BRIEF —
Only the lines from the one containing "Mask all regions of gallbladder." to the end of the records belong in the answer; repeat them exactly and drop the pictures.

Saved data entries:

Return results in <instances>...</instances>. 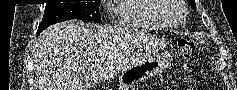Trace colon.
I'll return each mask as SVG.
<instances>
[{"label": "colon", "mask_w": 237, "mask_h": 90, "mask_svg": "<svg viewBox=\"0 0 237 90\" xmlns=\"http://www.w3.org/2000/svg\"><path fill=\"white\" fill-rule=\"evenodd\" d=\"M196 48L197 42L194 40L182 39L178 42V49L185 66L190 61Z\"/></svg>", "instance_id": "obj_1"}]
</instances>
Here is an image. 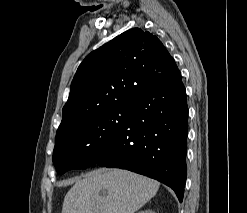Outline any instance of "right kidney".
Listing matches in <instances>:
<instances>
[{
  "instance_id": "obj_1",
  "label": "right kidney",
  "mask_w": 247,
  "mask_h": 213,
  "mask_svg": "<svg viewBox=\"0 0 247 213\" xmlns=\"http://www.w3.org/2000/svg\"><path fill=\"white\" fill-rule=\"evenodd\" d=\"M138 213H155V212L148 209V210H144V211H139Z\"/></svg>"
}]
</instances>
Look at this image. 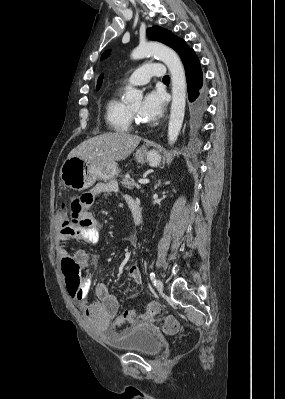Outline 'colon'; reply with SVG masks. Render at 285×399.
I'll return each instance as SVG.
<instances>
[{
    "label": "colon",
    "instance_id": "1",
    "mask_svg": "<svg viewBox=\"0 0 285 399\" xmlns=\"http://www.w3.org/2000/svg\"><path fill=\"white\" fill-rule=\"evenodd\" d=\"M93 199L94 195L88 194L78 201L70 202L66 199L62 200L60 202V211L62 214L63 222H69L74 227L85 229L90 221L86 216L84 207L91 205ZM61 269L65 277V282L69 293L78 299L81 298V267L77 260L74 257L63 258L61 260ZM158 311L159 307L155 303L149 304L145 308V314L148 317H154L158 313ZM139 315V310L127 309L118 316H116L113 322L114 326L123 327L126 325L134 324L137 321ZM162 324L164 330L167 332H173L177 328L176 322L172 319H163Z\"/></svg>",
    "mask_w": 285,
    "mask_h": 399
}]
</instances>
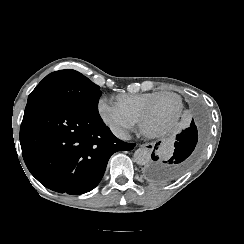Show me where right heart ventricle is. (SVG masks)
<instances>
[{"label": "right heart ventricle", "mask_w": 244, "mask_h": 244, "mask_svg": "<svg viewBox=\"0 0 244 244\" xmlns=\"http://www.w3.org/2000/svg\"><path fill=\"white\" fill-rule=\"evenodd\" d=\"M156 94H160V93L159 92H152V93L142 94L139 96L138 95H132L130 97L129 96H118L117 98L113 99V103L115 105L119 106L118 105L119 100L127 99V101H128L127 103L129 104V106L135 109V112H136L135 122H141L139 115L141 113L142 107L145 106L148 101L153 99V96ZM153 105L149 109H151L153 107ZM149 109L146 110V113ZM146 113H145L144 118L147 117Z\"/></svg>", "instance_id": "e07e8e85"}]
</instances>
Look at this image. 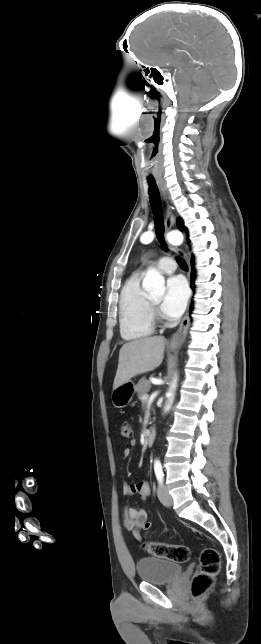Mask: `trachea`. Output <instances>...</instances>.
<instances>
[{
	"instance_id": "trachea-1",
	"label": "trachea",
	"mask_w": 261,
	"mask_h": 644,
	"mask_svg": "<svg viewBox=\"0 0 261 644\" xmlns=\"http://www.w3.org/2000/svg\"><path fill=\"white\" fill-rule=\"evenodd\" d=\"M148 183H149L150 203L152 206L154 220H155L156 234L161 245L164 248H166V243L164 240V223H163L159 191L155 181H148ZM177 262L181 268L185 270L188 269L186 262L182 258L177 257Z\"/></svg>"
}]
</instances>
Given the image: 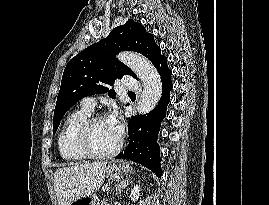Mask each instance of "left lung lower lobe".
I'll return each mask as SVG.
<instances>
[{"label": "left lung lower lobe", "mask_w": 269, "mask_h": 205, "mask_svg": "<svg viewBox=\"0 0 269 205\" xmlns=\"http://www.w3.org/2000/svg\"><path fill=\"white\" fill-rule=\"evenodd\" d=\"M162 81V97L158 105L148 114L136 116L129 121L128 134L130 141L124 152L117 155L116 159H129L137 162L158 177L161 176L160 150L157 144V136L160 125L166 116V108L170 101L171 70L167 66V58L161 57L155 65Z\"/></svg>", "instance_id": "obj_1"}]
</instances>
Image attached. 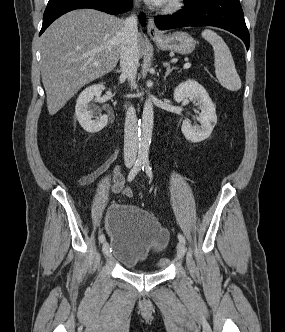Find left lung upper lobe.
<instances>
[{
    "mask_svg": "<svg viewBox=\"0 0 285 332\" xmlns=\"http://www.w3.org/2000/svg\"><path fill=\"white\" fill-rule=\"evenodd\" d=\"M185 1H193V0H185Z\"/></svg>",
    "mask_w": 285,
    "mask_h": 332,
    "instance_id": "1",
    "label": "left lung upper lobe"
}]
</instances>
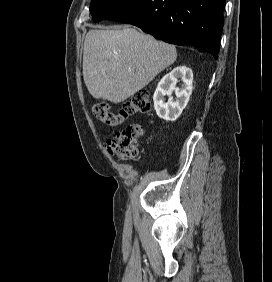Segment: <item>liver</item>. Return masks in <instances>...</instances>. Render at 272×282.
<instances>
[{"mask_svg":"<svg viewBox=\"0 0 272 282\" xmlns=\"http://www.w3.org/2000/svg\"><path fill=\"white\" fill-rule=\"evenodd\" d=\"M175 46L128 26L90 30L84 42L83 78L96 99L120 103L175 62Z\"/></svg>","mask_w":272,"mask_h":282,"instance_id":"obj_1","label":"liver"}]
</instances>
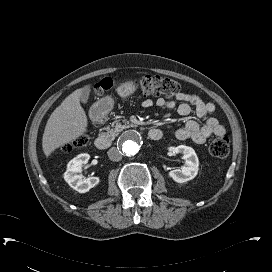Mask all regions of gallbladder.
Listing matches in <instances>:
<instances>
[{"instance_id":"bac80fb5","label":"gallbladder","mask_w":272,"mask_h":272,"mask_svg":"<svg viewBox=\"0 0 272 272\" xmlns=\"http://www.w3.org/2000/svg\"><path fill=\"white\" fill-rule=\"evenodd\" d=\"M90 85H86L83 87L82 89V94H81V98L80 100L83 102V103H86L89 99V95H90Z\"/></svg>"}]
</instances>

PROBLEM SOLUTION —
Mask all regions of gallbladder.
Listing matches in <instances>:
<instances>
[{"instance_id":"bac80fb5","label":"gallbladder","mask_w":272,"mask_h":272,"mask_svg":"<svg viewBox=\"0 0 272 272\" xmlns=\"http://www.w3.org/2000/svg\"><path fill=\"white\" fill-rule=\"evenodd\" d=\"M90 85H86L83 87L82 89V94H81V98L80 100L83 102V103H86L89 99V95H90Z\"/></svg>"}]
</instances>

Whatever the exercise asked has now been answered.